Step 2 - Get rid of duplicate files across multiple drives
You now either have all your data in one storage location or you skipped step 1, and your data is still spread across several drives. Either way, you can now free up space by finding and removing duplicate files.
Searching for duplicate files used to be a real hassle but now there are specialized duplicate finding apps like Gemini 2 that can do in minutes what used to take hours. Simply connect your storage device(s) to your Mac and Gemini 2 will scan the drives in moments. It is great at immediately finding duplicate files (and not just by filename) and allowing you to choose what happens to them.
Trash or keep, it’s as simple as scan, clean, done. The interface is crisp and intuitive, and if you make a mistake, it is a simple process to restore that deleted file.
Schedule regular scans and from now on, you'll avoid the building up of annoying duplicate files.
You can also use Finder to manually scan for duplicate files, but be warned, this can be a time-consuming exercise.
- Open Finder In the Search field, enter the wildcard asterisk symbol (e.g. *.pdf, *.jpeg etc.)
- If you filter by Kind, you’ll be able to scan for duplicates by eye.

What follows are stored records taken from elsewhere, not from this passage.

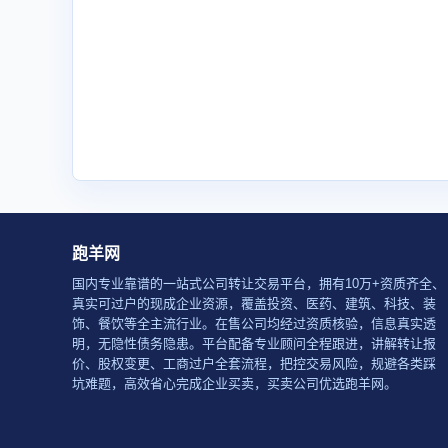
跑羊网
国内专业靠谱的一站式公司转让交易平台，拥有10万+资质齐全、
真实可过户的现成企业资源，覆盖投资、医药、建筑、科技、装
饰、餐饮等全主流行业。在售公司均经过资质核验，信息真实透
明，无隐性债务隐患。平台配备专业顾问全程跟进，讲解转让报
价、股权变更、工商过户全套流程，把控交易风险，规避各类踩
坑难题，高效省心完成企业买卖，买卖公司优选跑羊网。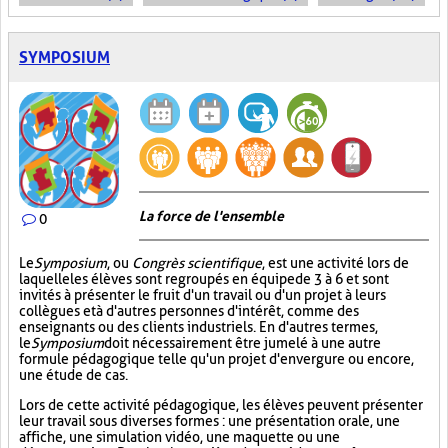
SYMPOSIUM
La force de l'ensemble
0
Le
Symposium
, ou
Congrès scientifique
, est une activité lors de
laquelle les élèves sont regroupés en équipe de 3 à 6 et sont
invités à présenter le fruit d'un travail ou d'un projet à leurs
collègues et à d'autres personnes d'intérêt, comme des
enseignants ou des clients industriels. En d'autres termes,
le
Symposium
doit nécessairement être jumelé à une autre
formule pédagogique telle qu'un projet d'envergure ou encore,
une étude de cas.
Lors de cette activité pédagogique, les élèves peuvent présenter
leur travail sous diverses formes : une présentation orale, une
affiche, une simulation vidéo, une maquette ou une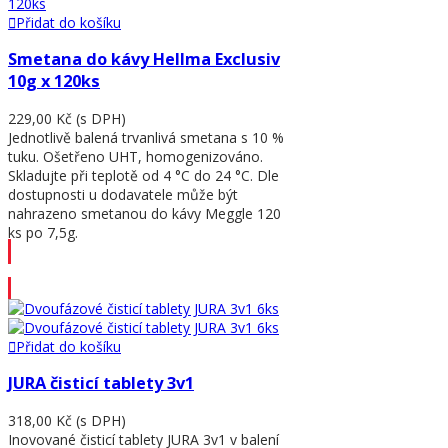
Přidat do košíku
Smetana do kávy Hellma Exclusiv
10g x 120ks
229,00 Kč
(s DPH)
Jednotlivě balená trvanlivá smetana s 10 %
tuku. Ošetřeno UHT, homogenizováno.
Skladujte při teplotě od 4 °C do 24 °C. Dle
dostupnosti u dodavatele může být
nahrazeno smetanou do kávy Meggle 120
ks po 7,5g.
Přidat do košíku
Přidat do košíku
JURA čisticí tablety 3v1
318,00 Kč
(s DPH)
Inovované čisticí tablety JURA 3v1 v balení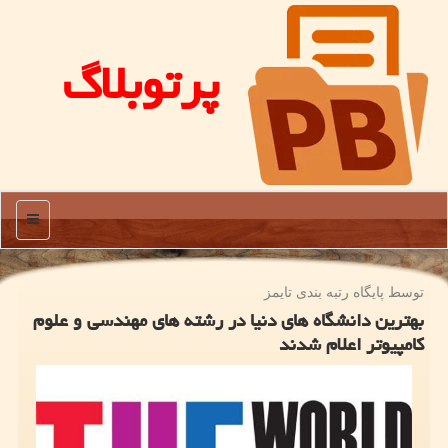
پرتوبلاگ
منو
توسط پایگاه رتبه بندی تایمز
بهترین دانشگاه های دنیا در رشته های مهندسی و علوم
کامپیوتر اعلام شدند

To manually find and delete duplicate MP3’s, films, podcasts or other media in iTunes, simply:
- Open iTunes
- Click on File
- Select Display Duplicates
iTunes will then display duplicate media files in the main window.
Step 3 – Create a clean backup drive
Your data storage should now be free of space-wasting duplicates and organized into one location. It's crucial to now create a clone disk or a backup drive, as, if there's one thing we know, it's that drives will eventually fail.
The important thing is to not scatter backups all over the place and create a mess like you had before. You should work in and from your new consolidated data storage, in which you're hopefully now organizing and scanning for duplicates on a regular basis.
Then you can regularly schedule the backing up of that storage drive, so you have a safety net copy that is identical.
Time Machine, the backup utility of Mac, is good for protecting the integrity of your system, but just like fading memories, earlier snapshots of your system are de-prioritized compared to more recent snapshots. Time Machine should therefore never be considered as a reliable archival utility. Instead, we recommend using Mac’s Disk Utility to create a clone copy of your storage drive to an external location. If your storage drive is also your system drive, know that the clone will also be bootable, so that after a crash you can get your system back on its feet in no time at all.
To create a clone HDD:
- Plug your external drive into your powered-off Mac.
- Power-on and hold down Command+R to boot into recovery mode.
- Launch Disk Utility.
- Select the drive/partition you want to clone in the left pane and click on the Restore tab.
- Select the target destination drive and click the Restore button.
Your clone disk will now be created.
Welcome to the world of organized data storage
Congratulations, you’ve now consolidated your data, identified and removed duplicate files with Gemini 2, and created a backup disk that is identical to your new storage drive. You’re finally in control of your data, have more free disk space and, as a bonus, probably also have a bunch of USB and external drives that you can format and use for other purposes.